Logo Questions Linux Laravel Mysql Ubuntu Git Menu
 

Where's the code in the Linux kernel the implements open("/proc/self/fd/NUM")?

I always assumed that doing open(/proc/self/fd/NUM, flags) was equivalent to dup(NUM), but apparently this is not the case! For example, if you dup a file descriptor, then set the new fd to non-blocking, this also affects the original file descriptor (because non-blocking state is a property of the file description, and the two file descriptors both point to the same file description). However, if you open /proc/self/fd/NUM, then you seem to get a new independent file description, and can set the non-blocking state of your old and new fds independently. You can even use this to get two file descriptions referring to the same anonymous pipe, which is otherwise impossible (example). On the other hand, while you can dup a socket fd, open("/proc/self/fd/NUM", flags) fails if NUM refers to a socket.

Now I'd like to be able to see how this works for other types of special file, and answer questions like "what permission checking is done when re-opening a file this way?", so I was trying to find the code in Linux that actually implements this path, but when I started reading fs/proc/fd.c I quickly got lost in a maze of twisty operations structs, all different.

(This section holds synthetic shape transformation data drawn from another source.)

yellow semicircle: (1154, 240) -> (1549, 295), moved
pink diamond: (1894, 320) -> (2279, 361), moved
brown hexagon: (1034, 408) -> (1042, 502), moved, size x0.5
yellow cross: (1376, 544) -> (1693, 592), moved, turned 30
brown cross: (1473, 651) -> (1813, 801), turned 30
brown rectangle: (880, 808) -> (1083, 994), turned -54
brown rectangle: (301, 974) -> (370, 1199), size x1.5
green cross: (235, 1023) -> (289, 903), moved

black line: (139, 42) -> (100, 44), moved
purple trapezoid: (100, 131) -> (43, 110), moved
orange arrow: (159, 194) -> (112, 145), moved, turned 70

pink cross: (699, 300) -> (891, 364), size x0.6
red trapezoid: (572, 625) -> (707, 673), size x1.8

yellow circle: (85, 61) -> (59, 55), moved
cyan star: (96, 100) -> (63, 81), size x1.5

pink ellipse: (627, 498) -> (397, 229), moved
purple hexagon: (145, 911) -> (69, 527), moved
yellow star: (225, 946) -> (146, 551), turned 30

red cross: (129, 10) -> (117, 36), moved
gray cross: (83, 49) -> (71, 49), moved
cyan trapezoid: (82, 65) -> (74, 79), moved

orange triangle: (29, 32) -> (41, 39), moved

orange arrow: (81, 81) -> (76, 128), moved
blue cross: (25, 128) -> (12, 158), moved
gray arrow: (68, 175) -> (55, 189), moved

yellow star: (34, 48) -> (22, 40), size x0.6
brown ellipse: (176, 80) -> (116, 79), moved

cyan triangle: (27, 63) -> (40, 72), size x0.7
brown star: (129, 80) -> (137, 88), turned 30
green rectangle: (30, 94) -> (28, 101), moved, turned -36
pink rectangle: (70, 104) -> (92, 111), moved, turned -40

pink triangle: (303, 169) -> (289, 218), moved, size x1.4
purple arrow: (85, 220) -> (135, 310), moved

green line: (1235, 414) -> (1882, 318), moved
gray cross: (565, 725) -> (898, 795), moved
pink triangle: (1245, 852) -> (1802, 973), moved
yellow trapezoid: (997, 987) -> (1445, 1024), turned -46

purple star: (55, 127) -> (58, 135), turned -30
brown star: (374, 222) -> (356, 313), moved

So my question is: can anyone explain the code path followed by doing open("/proc/self/fd/NUM", flags)? For concreteness let's say that NUM refers to a pipe and we're talking about the latest kernel release.

like image 855
Nathaniel J. Smith Avatar asked May 31 '26 01:05

Nathaniel J. Smith


1 Answers

A comment suggests a look at proc_fd_link and that's a good idea. If you have trouble following how the code can get there, you can help yourself with systemtap. Here is a magic script:

probe kernel.function("proc_fd_link") {
    print_backtrace();
}

Running it while opening a file from under fd/ gives:

 0xffffffffbb2cad70 : proc_fd_link+0x0/0xd0 [kernel]
 0xffffffffbb2c4c3b : proc_pid_get_link+0x6b/0x90 [kernel] (inexact)
 0xffffffffbb36341a : security_inode_follow_link+0x4a/0x70 [kernel] (inexact)
 0xffffffffbb25bf13 : trailing_symlink+0x1e3/0x220 [kernel] (inexact)
 0xffffffffbb25f559 : path_openat+0xe9/0x1380 [kernel] (inexact)
 0xffffffffbb261af1 : do_filp_open+0x91/0x100 [kernel] (inexact)
 0xffffffffbb26fd8f : __alloc_fd+0x3f/0x170 [kernel] (inexact)
 0xffffffffbb24f280 : do_sys_open+0x130/0x220 [kernel] (inexact)
 0xffffffffbb24f38e : sys_open+0x1e/0x20 [kernel] (inexact)
 0xffffffffbb003c57 : do_syscall_64+0x67/0x160 [kernel] (inexact)
 0xffffffffbb8039e1 : return_from_SYSCALL_64+0x0/0x6a [kernel] (inexact)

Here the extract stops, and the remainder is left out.